Bob Hormats, starting with you. Why are we seeing this broad economic slowdown throughout the world?
ROBERT HORMATS: Well, there are really several factors. The slowing American economy is one important factor. The technology collapse that is part of the slowing of our economy is certainly an additional factor. But in a number of other countries they have their own problems. Higher energy prices really have affected virtually every nation in this world. In Western Europe, in Japan, they’re in need of major structural reform. They’ve dragged their feet in implementing that. That has reduced the dynamism of their economies as well. So there are many factors. Some are global and some are endemic to individual countries.
MARGARET WARNER: What would you add to that, Jerry Jasinowski?
JERRY JASINOWSKI: I think Bob stresses a lot of the right things. I do think that the Europeans could be doing more now with respect to encouraging growth. I think he didn’t really mention the imbalance with the dollar and the euro which is not only hurting American exports but is causing inflation in Europe which prevents them from lowering interest rates, is causing problems for Argentina and in general is I think an impediment to improved world growth.
MARGARET WARNER: Robert Thompson, it sounds as if… I mean, do you agree with your colleagues here that in a way the more the world economy becomes integrated, the greater danger of sort of a cotangent effect when there is a downturn?

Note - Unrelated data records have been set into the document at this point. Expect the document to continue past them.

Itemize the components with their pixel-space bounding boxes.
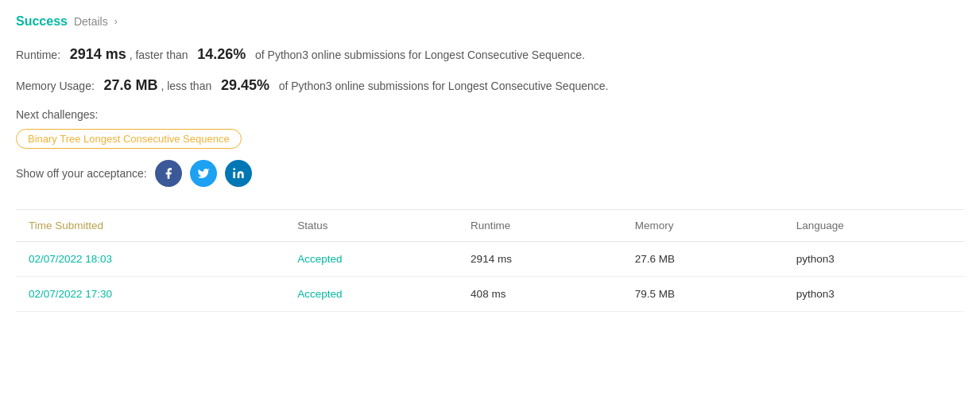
col-header-runtime: Runtime: [458, 210, 622, 242]
table-header-row: Time Submitted Status Runtime Memory Lan…: [16, 210, 964, 242]
runtime-value: 2914 ms: [70, 46, 126, 62]
details-link[interactable]: Details: [74, 15, 108, 28]
next-challenges-label: Next challenges:: [16, 108, 964, 121]
table-row: 02/07/2022 17:30Accepted408 ms79.5 MBpyt…: [16, 276, 964, 311]
header-row: Success Details ›: [16, 14, 964, 29]
svg-point-1: [233, 168, 235, 170]
memory-value: 27.6 MB: [103, 77, 157, 93]
submissions-table: Time Submitted Status Runtime Memory Lan…: [16, 210, 964, 312]
memory-prefix: Memory Usage:: [16, 80, 95, 92]
cell-runtime: 408 ms: [458, 276, 622, 311]
cell-language: python3: [784, 276, 964, 311]
twitter-icon[interactable]: [190, 160, 217, 187]
col-header-language: Language: [784, 210, 964, 242]
memory-connector: , less than: [161, 80, 211, 92]
col-header-memory: Memory: [622, 210, 784, 242]
cell-memory: 27.6 MB: [622, 241, 784, 276]
memory-suffix: of Python3 online submissions for Longes…: [279, 80, 609, 92]
runtime-connector: , faster than: [130, 49, 188, 61]
cell-memory: 79.5 MB: [622, 276, 784, 311]
cell-time[interactable]: 02/07/2022 18:03: [16, 241, 285, 276]
memory-stat: Memory Usage: 27.6 MB , less than 29.45%…: [16, 74, 964, 97]
cell-language: python3: [784, 241, 964, 276]
memory-pct: 29.45%: [221, 77, 269, 93]
runtime-suffix: of Python3 online submissions for Longes…: [255, 49, 585, 61]
runtime-pct: 14.26%: [197, 46, 246, 62]
col-header-time: Time Submitted: [16, 210, 285, 242]
table-row: 02/07/2022 18:03Accepted2914 ms27.6 MBpy…: [16, 241, 964, 276]
challenge-button[interactable]: Binary Tree Longest Consecutive Sequence: [16, 129, 242, 149]
facebook-icon[interactable]: [155, 160, 182, 187]
col-header-status: Status: [285, 210, 458, 242]
cell-time[interactable]: 02/07/2022 17:30: [16, 276, 285, 311]
linkedin-icon[interactable]: [225, 160, 252, 187]
cell-runtime: 2914 ms: [458, 241, 622, 276]
runtime-prefix: Runtime:: [16, 49, 60, 61]
social-row: Show off your acceptance:: [16, 160, 964, 187]
main-container: Success Details › Runtime: 2914 ms , fas…: [0, 0, 980, 326]
success-label: Success: [16, 14, 68, 29]
social-label: Show off your acceptance:: [16, 167, 147, 180]
cell-status: Accepted: [285, 276, 458, 311]
runtime-stat: Runtime: 2914 ms , faster than 14.26% of…: [16, 43, 964, 66]
svg-rect-0: [233, 172, 235, 178]
cell-status: Accepted: [285, 241, 458, 276]
chevron-icon: ›: [114, 16, 118, 27]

ROBERT THOMPSON: I think that’s certainly true. It also means that different countries have increased international responsibility. No economy exists in isolation. And that’s why so much pressure is put on, for example, Japan to stimulate its economy, given the important role that it should play. You might say that the world economy has 12 cylinders, probably eight of them in the U.S., two in Eastern Asia and two in Europe. Just about all of those cylinders aren’t firing at the moment.
MARGARET WARNER: You’re saying, Robert Thompson, that it’s not only a question of… It’s not only the fact that the US economy isn’t pulling the world out of this slowdown but that, in fact, to some degree, we’ve helped drive the slowdown in the first place?
ROBERT THOMPSON: Well, exactly. Slowdown feeds on itself as the declining confidence feeds on itself. You can see that the statement released today by the G-7 leaders is almost a boosterism because the international concern about confidence. In a sense they’ve replaced investment bank research analysts as the cheerleaders for the world economy.
MARGARET WARNER: Bob Hormats as an investment bank analyst, what would you add to that?
ROBERT HORMATS: Well, I think that there is this sort of international set of repercussions — when one country deteriorates in terms of its growth, like the United States, the biggest economy in the world, it does tend to put pressure on other countries. It’s the downside of interdependence. When the US is growing very rapidly, the Europeans sold more and more goods to the US; that helped their growth. And the Asians in particular sold a lot of high-tech items to the United States. Now we have a deterioration in our economy, high-tech demand has become a bust and that’s hurt all the Asian high-tech exporters and the Europeans have been slow to react. They have not done enough to stimulate their own economy, stimulate domestic demand, nor have many of the Asians so they relied too much on us when we go down unless they have taken sufficient measures to counter that decline, they’re going to go down too. And they are.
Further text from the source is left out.